O’Reilly’s Marijuana/Texting/Videogame Theory Destroyed by Guest By Steve Rendall

9 January 2014 — FAIR Blog

Columbia University’s Carl Hart reenacted the Marshall McLuhan scene from Annie Hall on the O’Reilly Factor–playing the McLuhan role himself.

It happened as O’Reilly was explaining his latest crackpot theory about why young people are so horrible. According to the Fox News host, texting, marijuana use and videogames  are leading the young down an escapist path to destruction. O’Reilly repeated his theory through several iterations:

  •  “A perfect storm of increasing marijuana use, video games and texting [is] creating major social problems in America.”
  •  “I see a coming storm here, a tsunami building with the drugs, the soft drugs, the pot and the high-tech abuse. I think it’s abuse. I think that kids texting 100 times a day, that’s abuse.”
  • “Here’s a kicker, a study by the University of Winnipeg in Canada says students who text more than 100 times a day are 30 percent less likely to be ethical or principled in life. Are we getting all this? Young people in America are combining drugs, alcohol, and high-tech to build false lives to run away from reality.”

The Fox News host also quoted a tweet from Daily Beast editor Tina Brown(1/3/14): “Legal weed contributes to us being a fatter, dumber, sleepier nation even less able to compete with the Chinese.” He presented this as evidence that even liberals were starting to come around to his anti-marijuana views. Then he expanded on Brown’s theme: 

In China, young people are encouraged to compete, be disciplined, to live in the real world. Not here. And, again, there are very few voices speaking out against drug and tech abuse. This is an epidemic that will lead to a weaker nation. And anybody who tells you differently is lying to you.

In another segment on the same show, O’Reilly told Fox News liberal Juan Williams there was not a large number of people arrested for using marijuana: “Juan, there’s no mass arrests of users.”

In the US, there’s a marijuana arrest every 42 seconds,  totaling 750,000 in 2011, 87 percent of which were for simple possession. 

But O’Reilly’s mess of a theory hit a snag during a segment featuring–in addition to cranky Fox News psychiatrist Keith Ablow–Columbia University neuroscientist Carl Hart, who told the host that his key premise, that marijuana use was trending upward among the young, just wasn’t true:

O’REILLY: And the prevalence of this is overwhelming now, so you’re going to have a lot of casualties on the battlefield.

HART: That’s not true. Let’s talk about the statistic, let’s talk about the data. In 1978, the recent number of marijuana smokers in the 12th grade, it was 37 percent of the 12th graders said that they smoked marijuana recently. Today that number is down to 22 percent.

O’REILLY: Not the number I just gave.

HART: Well, your number is wrong.

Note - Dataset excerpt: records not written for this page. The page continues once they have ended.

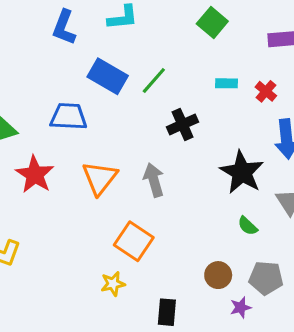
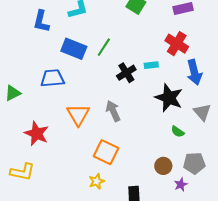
cyan rectangle: (226, 83) -> (151, 65), moved
red cross: (266, 91) -> (177, 44), size x1.6
red star: (35, 174) -> (37, 134), moved

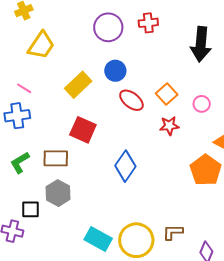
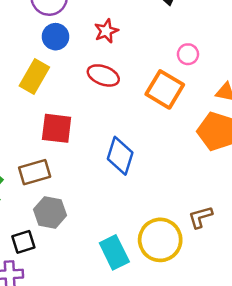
blue circle: (115, 71) -> (56, 37), moved
orange square: (167, 94) -> (165, 89), moved, size x1.4
red star: (169, 126) -> (106, 31), moved
cyan rectangle: (98, 239) -> (114, 252), turned 52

Your number is wrong.

O’REILLY: Take it up with the National Institutes of Health. All right? They’re the one that–

HART: No, look, I am a council member on the National Institute of Health. Your number is wrong. I’m telling you, it’s 22 percent of seniors who smoke marijuana in the past month. That’s a fact.

O’REILLY: Well, I doubt it’s a fact, because we don’t get this wrong, these researchers.

HART: That’s wrong.

O’REILLY: All right, we’ll call them again and tomorrow I will say yes or no. Go ahead, Dr. Ablow.

If O’Reilly had any hope Fox News’ Ablow would save his argument, that quickly went up in smoke when the bizarre psychiatrist’s remarks made O’Reilly’s look cogent:

Yes, look, the doctor has it wrong. The bottom line is this is not 1978; 1978 people weren’t carrying cell phones. They weren’t using Facebook. They weren’t depositing themselves on YouTube and being surprised by being arrested after beating somebody up on YouTube. They’re like: “Wait, this is the real world, I can get arrested for this? I thought it was all fun and games.” We are weakening our young people because we are suggesting to them that it’s OK to be high all the time.

That was perhaps too kooky even for O’Reilly, who backed away from Ablow: “I don’t know if we’re suggesting that. I don’t know if we’re suggesting that.” 

Monthly marijuana use vs. cigarettes

In case there were any doubt, Carl Hart’s numbers were right. And O’Reilly did not keep his promise to check and tell us “yes or no” the next night (1/7/14), though he did rail against marijuana some more. 

Still, seeing reality intervene on the O’Reilly Factor, even for just a brief moment, was satisfying. Of course, it likely resulted in an urgent meeting of O’Reilly’s producers to make sure that it never happens again.